++++ Dataset ++++
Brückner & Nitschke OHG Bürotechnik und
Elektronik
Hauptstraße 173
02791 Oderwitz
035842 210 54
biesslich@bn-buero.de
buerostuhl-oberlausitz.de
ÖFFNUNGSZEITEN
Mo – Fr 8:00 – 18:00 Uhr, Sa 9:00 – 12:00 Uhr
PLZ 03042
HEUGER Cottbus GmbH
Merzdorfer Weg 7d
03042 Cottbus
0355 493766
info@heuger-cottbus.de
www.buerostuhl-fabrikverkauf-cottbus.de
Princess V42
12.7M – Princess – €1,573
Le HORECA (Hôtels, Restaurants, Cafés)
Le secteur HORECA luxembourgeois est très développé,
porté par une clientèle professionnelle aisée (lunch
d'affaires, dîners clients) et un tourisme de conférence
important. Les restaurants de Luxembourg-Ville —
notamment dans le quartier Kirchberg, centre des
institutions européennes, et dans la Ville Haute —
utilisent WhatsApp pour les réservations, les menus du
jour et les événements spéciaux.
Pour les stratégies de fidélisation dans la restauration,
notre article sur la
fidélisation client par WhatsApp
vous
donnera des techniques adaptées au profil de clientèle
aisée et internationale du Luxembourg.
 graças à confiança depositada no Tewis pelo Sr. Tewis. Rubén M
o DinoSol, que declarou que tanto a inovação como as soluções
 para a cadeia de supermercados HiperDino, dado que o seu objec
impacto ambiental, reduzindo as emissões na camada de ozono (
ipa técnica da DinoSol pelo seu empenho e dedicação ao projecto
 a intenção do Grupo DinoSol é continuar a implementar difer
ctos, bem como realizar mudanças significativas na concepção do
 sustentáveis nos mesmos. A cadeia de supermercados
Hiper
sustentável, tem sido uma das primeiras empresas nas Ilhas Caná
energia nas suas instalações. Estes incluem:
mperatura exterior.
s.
++++
# Task:
Look above for the line holding "utilisent WhatsApp pour" and the line holding "para a cadeia". Retype both, and every line between them, word for word and nothing else.

# Response:
utilisent WhatsApp pour les réservations, les menus du
jour et les événements spéciaux.
Pour les stratégies de fidélisation dans la restauration,
notre article sur la
fidélisation client par WhatsApp
vous
donnera des techniques adaptées au profil de clientèle
aisée et internationale du Luxembourg.
 graças à confiança depositada no Tewis pelo Sr. Tewis. Rubén M
o DinoSol, que declarou que tanto a inovação como as soluções
 para a cadeia de supermercados HiperDino, dado que o seu objec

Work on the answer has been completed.